- **WHAT THE TASK REQUIRES**
Below is a listing. Copy each line of it that holds the word "nhắn".

- **INPUT MATERIAL**
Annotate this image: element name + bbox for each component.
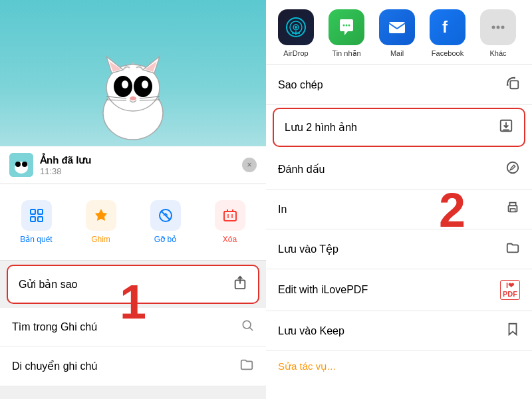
right-panel: AirDrop Tin nhắn Mail <box>266 0 532 399</box>
step-number-1: 1 <box>120 278 146 326</box>
mail-share-app[interactable]: Mail <box>374 9 420 58</box>
svg-point-10 <box>130 96 136 100</box>
notification-close-button[interactable]: × <box>242 158 257 172</box>
mail-label: Mail <box>390 49 404 57</box>
ban-quet-button[interactable]: Bản quét <box>5 195 67 249</box>
go-bo-icon <box>150 200 181 231</box>
svg-point-40 <box>343 25 345 27</box>
svg-point-46 <box>497 26 500 29</box>
svg-point-41 <box>346 25 348 27</box>
svg-rect-53 <box>510 209 515 212</box>
ghim-icon <box>86 200 116 231</box>
facebook-share-app[interactable]: f Facebook <box>424 9 471 58</box>
tim-trong-ghi-chu-text: Tìm trong Ghi chú <box>12 321 97 333</box>
ghim-label: Ghim <box>91 235 110 244</box>
luu-vao-tep-text: Lưu vào Tệp <box>278 243 338 255</box>
right-menu-list: Sao chép Lưu 2 hình ảnh Đánh dấu <box>266 65 532 399</box>
more-share-app[interactable]: Khác <box>475 9 521 58</box>
svg-rect-43 <box>389 22 405 33</box>
notif-thumbnail <box>9 153 33 177</box>
svg-line-24 <box>161 211 170 220</box>
luu-vao-keep-item[interactable]: Lưu vào Keep <box>266 311 532 351</box>
photo-area <box>0 0 266 146</box>
luu-2-hinh-anh-text: Lưu 2 hình ảnh <box>285 121 357 134</box>
svg-rect-25 <box>224 211 236 221</box>
di-chuyen-ghi-chu-text: Di chuyển ghi chú <box>12 360 97 372</box>
airdrop-label: AirDrop <box>283 49 308 57</box>
copy-icon <box>505 76 520 94</box>
svg-point-37 <box>295 26 297 29</box>
tin-nhan-label: Tin nhắn <box>332 49 360 58</box>
sao-chep-text: Sao chép <box>278 79 323 91</box>
xoa-label: Xóa <box>223 235 237 244</box>
markup-icon <box>505 160 520 178</box>
edit-ilovepdf-text: Edit with iLovePDF <box>278 284 368 296</box>
facebook-label: Facebook <box>432 49 464 57</box>
svg-rect-22 <box>38 217 43 221</box>
airdrop-share-app[interactable]: AirDrop <box>273 9 319 58</box>
folder-icon <box>239 357 254 375</box>
luu-vao-tep-item[interactable]: Lưu vào Tệp <box>266 229 532 269</box>
go-bo-button[interactable]: Gỡ bỏ <box>134 195 196 249</box>
svg-rect-20 <box>38 209 43 214</box>
facebook-icon: f <box>430 9 466 45</box>
in-text: In <box>278 203 287 215</box>
ban-quet-icon <box>21 200 52 231</box>
messages-icon <box>329 9 364 45</box>
go-bo-label: Gỡ bỏ <box>154 235 176 244</box>
save-to-photos-icon <box>499 118 513 136</box>
search-icon <box>241 319 254 335</box>
svg-point-8 <box>122 80 128 88</box>
svg-point-18 <box>22 162 27 167</box>
print-icon <box>505 200 520 218</box>
share-icon <box>233 275 247 293</box>
ilovepdf-badge: I❤PDF <box>500 280 520 300</box>
svg-point-51 <box>507 162 519 174</box>
svg-text:f: f <box>442 18 448 36</box>
gui-ban-sao-text: Gửi bản sao <box>19 278 77 291</box>
ghim-button[interactable]: Ghim <box>70 195 132 249</box>
mail-icon <box>379 9 415 45</box>
luu-vao-keep-text: Lưu vào Keep <box>278 325 344 337</box>
tin-nhan-share-app[interactable]: Tin nhắn <box>323 9 370 58</box>
airdrop-icon <box>278 9 314 45</box>
edit-actions-link[interactable]: Sửa tác vụ... <box>266 351 532 382</box>
notification-time: 11:38 <box>40 166 242 176</box>
svg-rect-19 <box>31 209 35 214</box>
sao-chep-item[interactable]: Sao chép <box>266 65 532 105</box>
more-icon <box>480 9 516 45</box>
di-chuyen-ghi-chu-item[interactable]: Di chuyển ghi chú <box>0 346 266 386</box>
in-item[interactable]: In <box>266 190 532 229</box>
notification-text: Ảnh đã lưu 11:38 <box>40 154 242 176</box>
edit-ilovepdf-item[interactable]: Edit with iLovePDF I❤PDF <box>266 269 532 311</box>
action-buttons-row: Bản quét Ghim Gỡ bỏ <box>0 184 266 261</box>
svg-point-42 <box>348 25 350 27</box>
danh-dau-item[interactable]: Đánh dấu <box>266 150 532 190</box>
files-folder-icon <box>505 240 520 258</box>
more-label: Khác <box>489 49 506 57</box>
share-apps-row: AirDrop Tin nhắn Mail <box>266 0 532 65</box>
xoa-button[interactable]: Xóa <box>199 195 261 249</box>
danh-dau-text: Đánh dấu <box>278 163 325 176</box>
svg-line-33 <box>249 327 252 330</box>
svg-point-47 <box>501 26 505 29</box>
ban-quet-label: Bản quét <box>20 235 52 244</box>
keep-bookmark-icon <box>505 322 520 340</box>
svg-point-9 <box>142 80 148 88</box>
svg-rect-48 <box>510 80 518 88</box>
svg-point-17 <box>15 162 21 167</box>
left-panel: Ảnh đã lưu 11:38 × Bản quét G <box>0 0 266 399</box>
step-number-2: 2 <box>439 186 466 234</box>
luu-2-hinh-anh-item[interactable]: Lưu 2 hình ảnh <box>273 108 525 147</box>
notification-bar: Ảnh đã lưu 11:38 × <box>0 146 266 184</box>
ilovepdf-icon: I❤PDF <box>500 280 520 300</box>
edit-actions-text: Sửa tác vụ... <box>278 360 336 372</box>
svg-point-45 <box>492 26 495 29</box>
svg-rect-21 <box>31 217 35 221</box>
xoa-icon <box>215 200 245 231</box>
notification-title: Ảnh đã lưu <box>40 154 242 166</box>
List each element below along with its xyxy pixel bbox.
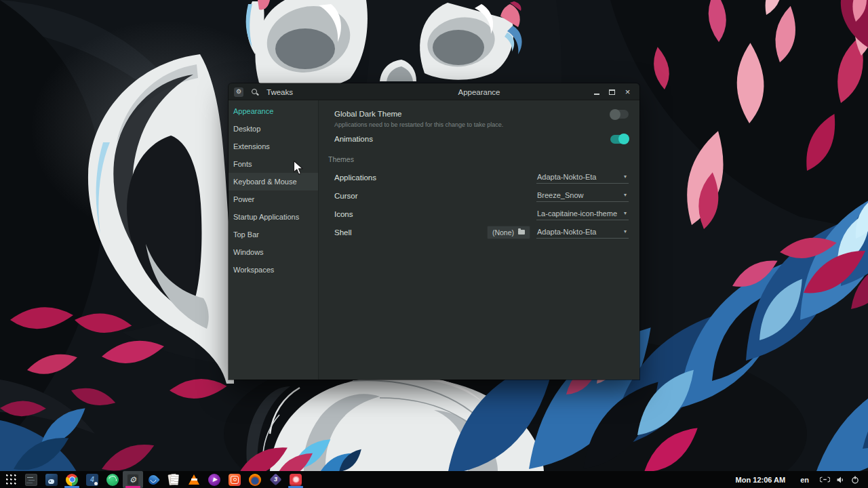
sidebar-item-top-bar[interactable]: Top Bar xyxy=(229,226,318,243)
taskbar-water-drop[interactable] xyxy=(143,471,163,488)
system-monitor-icon xyxy=(25,474,37,486)
taskbar-screen-recorder[interactable] xyxy=(285,471,306,488)
theme-row-shell: Shell(None)Adapta-Nokto-Eta▾ xyxy=(328,223,629,241)
app-grid-icon xyxy=(5,474,17,485)
themes-rows: ApplicationsAdapta-Nokto-Eta▾CursorBreez… xyxy=(328,168,629,241)
chrome-icon xyxy=(66,474,78,486)
sidebar-item-power[interactable]: Power xyxy=(229,190,318,208)
taskbar-app-icons: 4⚙▶3 xyxy=(0,471,306,488)
mouse-cursor xyxy=(293,160,304,176)
taskbar: 4⚙▶3 Mon 12:06 AM en xyxy=(0,471,868,488)
chevron-down-icon: ▾ xyxy=(624,174,627,180)
shell-theme-file-button[interactable]: (None) xyxy=(487,226,530,239)
camera-icon xyxy=(229,474,241,486)
mail-icon: 4 xyxy=(86,474,98,486)
water-drop-icon xyxy=(146,473,160,487)
sidebar-item-fonts[interactable]: Fonts xyxy=(229,155,318,173)
theme-select-cursor[interactable]: Breeze_Snow▾ xyxy=(536,190,629,202)
taskbar-documents[interactable] xyxy=(163,471,184,488)
sidebar-item-windows[interactable]: Windows xyxy=(229,243,318,261)
taskbar-file-manager[interactable] xyxy=(41,471,62,488)
theme-select-shell[interactable]: Adapta-Nokto-Eta▾ xyxy=(536,226,629,239)
maximize-button[interactable] xyxy=(604,83,620,100)
taskbar-app-grid[interactable] xyxy=(1,471,21,488)
sidebar-item-startup-applications[interactable]: Startup Applications xyxy=(229,208,318,226)
chevron-down-icon: ▾ xyxy=(624,228,627,235)
sidebar-item-keyboard-mouse[interactable]: Keyboard & Mouse xyxy=(229,173,318,190)
vlc-icon xyxy=(188,474,200,486)
theme-select-applications[interactable]: Adapta-Nokto-Eta▾ xyxy=(536,171,629,184)
setting-row-global-dark-theme: Global Dark ThemeApplications need to be… xyxy=(328,109,629,128)
clock[interactable]: Mon 12:06 AM xyxy=(736,476,786,484)
toggle-animations[interactable] xyxy=(610,135,629,144)
taskbar-tray: Mon 12:06 AM en xyxy=(736,471,868,488)
titlebar[interactable]: ⚙ Tweaks Appearance × xyxy=(229,83,639,100)
theme-label: Icons xyxy=(334,209,353,219)
taskbar-firefox[interactable] xyxy=(245,471,265,488)
appearance-settings: Global Dark ThemeApplications need to be… xyxy=(328,109,629,144)
chevron-down-icon: ▾ xyxy=(624,192,627,198)
main-panel: Global Dark ThemeApplications need to be… xyxy=(319,100,639,380)
chevron-down-icon: ▾ xyxy=(624,210,627,216)
minimize-button[interactable] xyxy=(589,83,604,100)
theme-label: Cursor xyxy=(334,191,358,201)
tweaks-window: ⚙ Tweaks Appearance × AppearanceDesktopE… xyxy=(229,83,639,380)
minimize-icon xyxy=(594,94,599,95)
maximize-icon xyxy=(609,89,615,95)
close-icon: × xyxy=(625,87,631,96)
theme-label: Applications xyxy=(334,173,376,182)
toggle-global-dark-theme[interactable] xyxy=(610,110,629,119)
taskbar-green-app[interactable] xyxy=(102,471,123,488)
taskbar-media-player[interactable]: ▶ xyxy=(204,471,224,488)
taskbar-chrome[interactable] xyxy=(62,471,82,488)
setting-label: Animations xyxy=(334,134,373,144)
diamond-3-icon: 3 xyxy=(269,473,281,485)
setting-row-animations: Animations xyxy=(328,134,629,144)
sidebar-item-appearance[interactable]: Appearance xyxy=(229,102,318,120)
folder-icon xyxy=(518,230,525,235)
taskbar-tweaks[interactable]: ⚙ xyxy=(123,471,143,488)
search-icon[interactable] xyxy=(251,88,259,96)
file-manager-icon xyxy=(45,474,58,486)
close-button[interactable]: × xyxy=(620,83,635,100)
taskbar-vlc[interactable] xyxy=(184,471,204,488)
sidebar-item-desktop[interactable]: Desktop xyxy=(229,120,318,138)
sidebar-item-workspaces[interactable]: Workspaces xyxy=(229,261,318,279)
sidebar-item-extensions[interactable]: Extensions xyxy=(229,138,318,155)
theme-row-icons: IconsLa-capitaine-icon-theme▾ xyxy=(328,205,629,223)
tweaks-app-icon: ⚙ xyxy=(234,87,243,97)
setting-label: Global Dark Theme xyxy=(334,109,503,119)
themes-section-title: Themes xyxy=(328,155,629,163)
theme-label: Shell xyxy=(334,228,352,237)
setting-sublabel: Applications need to be restarted for th… xyxy=(334,121,503,128)
window-title: Tweaks xyxy=(267,88,293,96)
theme-row-applications: ApplicationsAdapta-Nokto-Eta▾ xyxy=(328,168,629,186)
desktop: ⚙ Tweaks Appearance × AppearanceDesktopE… xyxy=(0,0,868,488)
taskbar-diamond-3[interactable]: 3 xyxy=(265,471,285,488)
documents-icon xyxy=(167,474,180,486)
language-indicator[interactable]: en xyxy=(800,476,809,484)
network-link-icon[interactable] xyxy=(820,476,830,483)
firefox-icon xyxy=(249,474,261,486)
sidebar: AppearanceDesktopExtensionsFontsKeyboard… xyxy=(229,100,319,380)
taskbar-system-monitor[interactable] xyxy=(21,471,41,488)
taskbar-camera[interactable] xyxy=(224,471,245,488)
media-player-icon: ▶ xyxy=(208,474,220,486)
tweaks-icon: ⚙ xyxy=(127,474,139,486)
theme-row-cursor: CursorBreeze_Snow▾ xyxy=(328,186,629,205)
screen-recorder-icon xyxy=(290,474,302,486)
taskbar-mail[interactable]: 4 xyxy=(82,471,102,488)
green-app-icon xyxy=(106,474,119,486)
theme-select-icons[interactable]: La-capitaine-icon-theme▾ xyxy=(536,208,629,220)
volume-icon[interactable] xyxy=(836,476,845,484)
power-icon[interactable] xyxy=(851,476,859,484)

- **RESPONSE BELOW**
right-panel: AirDrop Tin nhắn Mail <box>266 0 532 399</box>
tin-nhan-label: Tin nhắn <box>332 49 360 58</box>
tin-nhan-share-app[interactable]: Tin nhắn <box>323 9 370 58</box>
share-apps-row: AirDrop Tin nhắn Mail <box>266 0 532 65</box>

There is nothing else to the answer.